Metro Nusantara News- Bangkalan || Dugaan malpraktik brutal di Puskesmas Kedungdung, Kecamatan Modung, Kabupaten Bangkalan, memasuki babak baru. Kasus tragis terputusnya kepala bayi saat persalinan yang sempat mengguncang publik itu hingga kini tak kunjung menunjukkan perkembangan berarti, meski sudah hampir satu tahun berlalu. Polres Bangkalan dituding abai dan tidak transparan dalam proses penyidikan.
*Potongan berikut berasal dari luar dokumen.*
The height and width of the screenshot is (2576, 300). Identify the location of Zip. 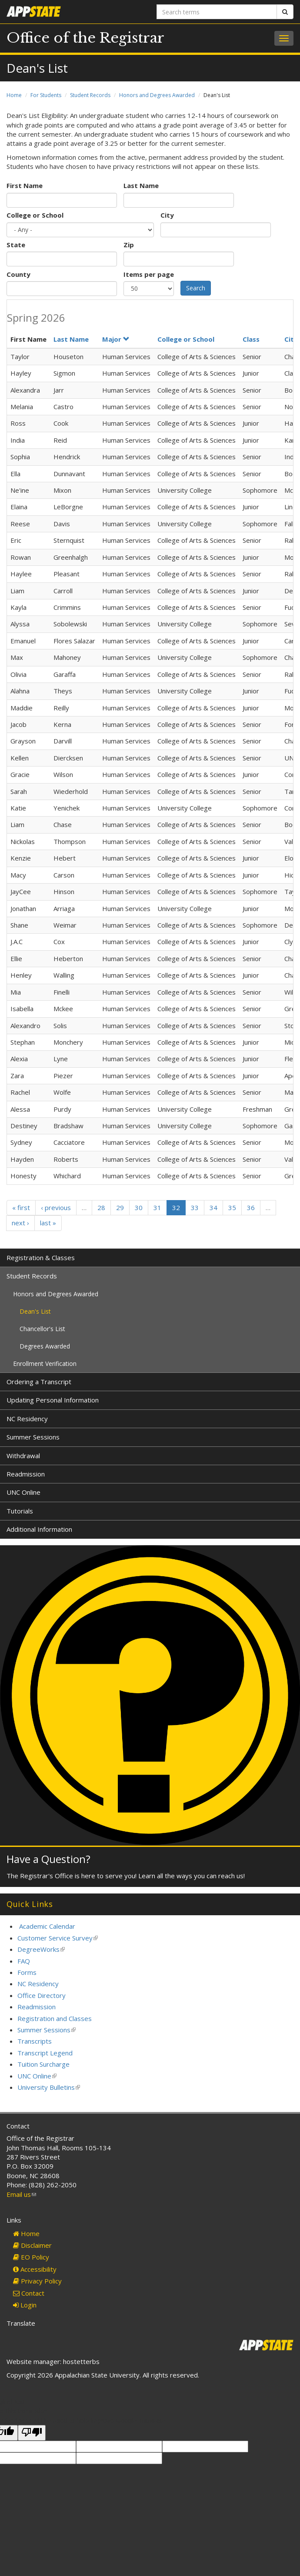 (128, 244).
Alih-alih menjelaskan kepada publik, institusi penegak hukum itu justru terkesan menutup diri dan bersikap defensif. Kesan antikritik makin menguat ketika para pejabatnya enggan memberi penjelasan langsung ke media yang mempertanyakan progres kasus.
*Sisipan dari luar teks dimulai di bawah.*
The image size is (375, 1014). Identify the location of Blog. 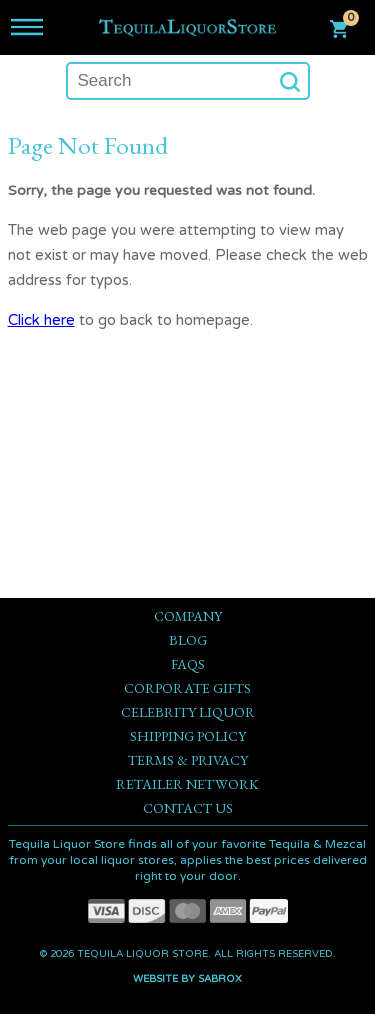 (188, 640).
Kasatreskrim Polres Bangkalan, AKP Hafid Dian Maulidi, S.H., M.H., memilih diam saat dikonfirmasi media. Ironisnya, ia malah menyampaikan pernyataan sepihak melalui media lain, seolah ingin mengontrol narasi tanpa menjawab substansi kritik publik.
“Kalau tidak puas, silakan ajukan saksi ahli atau minta gelar perkara khusus di Polres, Polda, bahkan Mabes Polri,” katanya enteng, tanpa menyentuh satu pun poin penting soal kejelasan penanganan kasus.
Kapolres Bangkalan, AKBP Hendro Sukmono, S.H., S.I.K., M.I.K., pun tak banyak berbeda. Saat ditemui pada Rabu (11/6/2025), ia hanya menegaskan bahwa proses hukum berjalan sesuai prosedur, tanpa mengungkap secara rinci sejauh mana penyelidikan dilakukan.
Melihat stagnasi dan dugaan ketidakprofesionalan tersebut, Lembaga Swadaya Masyarakat LASBANDRA akhirnya melayangkan laporan resmi ke Propam Polda Jawa Timur.
“Mereka seperti kebal kritik, merasa paling benar sendiri. Padahal, fakta-fakta di lapangan menunjukkan banyak kejanggalan. Ini tidak bisa dibiarkan,” tegas Sekjen LASBANDRA, Ach Rifai, usai menyerahkan berkas laporan di Mapolda Jatim, Minggu (7/7/2025).
Rifai menegaskan bahwa laporan ini mencakup dugaan pelanggaran etika dan penyalahgunaan wewenang oleh jajaran Polres Bangkalan dalam penanganan kasus yang menyangkut nyawa manusia tersebut.
Kini, bola panas berada di tangan Polda Jatim. Publik menanti, apakah lembaga penegak hukum di tingkat provinsi mampu bersikap objektif dan transparan, atau justru memilih bungkam seperti institusi di bawahnya.